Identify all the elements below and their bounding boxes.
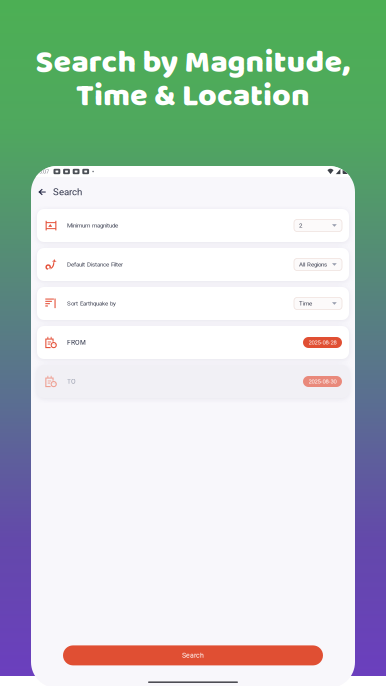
staticText: Default Distance Filter: [67, 261, 123, 268]
button[interactable]: Sort Earthquake by: [37, 287, 349, 320]
staticText: FROM: [67, 339, 86, 346]
button[interactable]: Search: [63, 645, 323, 665]
button[interactable]: FROM: [37, 326, 349, 359]
staticText: Search: [53, 186, 82, 198]
button[interactable]: Time: [294, 298, 342, 310]
staticText: TO: [67, 378, 76, 385]
staticText: 10:07: [36, 168, 49, 175]
button[interactable]: 2: [294, 220, 342, 232]
staticText: 2025-08-30: [308, 378, 336, 385]
staticText: Search: [182, 651, 204, 659]
button[interactable]: Minimum magnitude: [37, 209, 349, 242]
staticText: 2: [299, 222, 302, 229]
staticText: Sort Earthquake by: [67, 300, 116, 307]
staticText: Minimum magnitude: [67, 222, 118, 229]
button[interactable]: All Regions: [294, 258, 342, 270]
staticText: All Regions: [299, 261, 327, 268]
staticText: Search by Magnitude,: [36, 37, 350, 89]
button[interactable]: Default Distance Filter: [37, 248, 349, 281]
button[interactable]: TO: [37, 365, 349, 398]
staticText: Time & Location: [76, 71, 310, 122]
button[interactable]: Back: [35, 184, 49, 200]
staticText: Time: [299, 300, 312, 307]
staticText: 2025-08-28: [308, 339, 336, 346]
• • • • •
_WHAT TO PRODUCE:_ Repeat every entry exactly, but leave out the pictures.

_RESPONSE FOR THIS EXERCISE:_
Identify all the elements below and their bounding boxes.
staticText: Default Distance Filter: [67, 261, 123, 268]
button[interactable]: Sort Earthquake by: [37, 287, 349, 320]
staticText: FROM: [67, 339, 86, 346]
button[interactable]: Search: [63, 645, 323, 665]
button[interactable]: FROM: [37, 326, 349, 359]
staticText: Search: [53, 186, 82, 198]
button[interactable]: Time: [294, 298, 342, 310]
staticText: TO: [67, 378, 76, 385]
staticText: 10:07: [36, 168, 49, 175]
button[interactable]: 2: [294, 220, 342, 232]
staticText: 2025-08-30: [308, 378, 336, 385]
staticText: Search: [182, 651, 204, 659]
button[interactable]: Minimum magnitude: [37, 209, 349, 242]
staticText: 2: [299, 222, 302, 229]
staticText: Sort Earthquake by: [67, 300, 116, 307]
staticText: Minimum magnitude: [67, 222, 118, 229]
button[interactable]: All Regions: [294, 258, 342, 270]
staticText: All Regions: [299, 261, 327, 268]
staticText: Search by Magnitude,: [36, 37, 350, 89]
button[interactable]: Default Distance Filter: [37, 248, 349, 281]
button[interactable]: TO: [37, 365, 349, 398]
staticText: Time & Location: [76, 71, 310, 122]
button[interactable]: Back: [35, 184, 49, 200]
staticText: Time: [299, 300, 312, 307]
staticText: 2025-08-28: [308, 339, 336, 346]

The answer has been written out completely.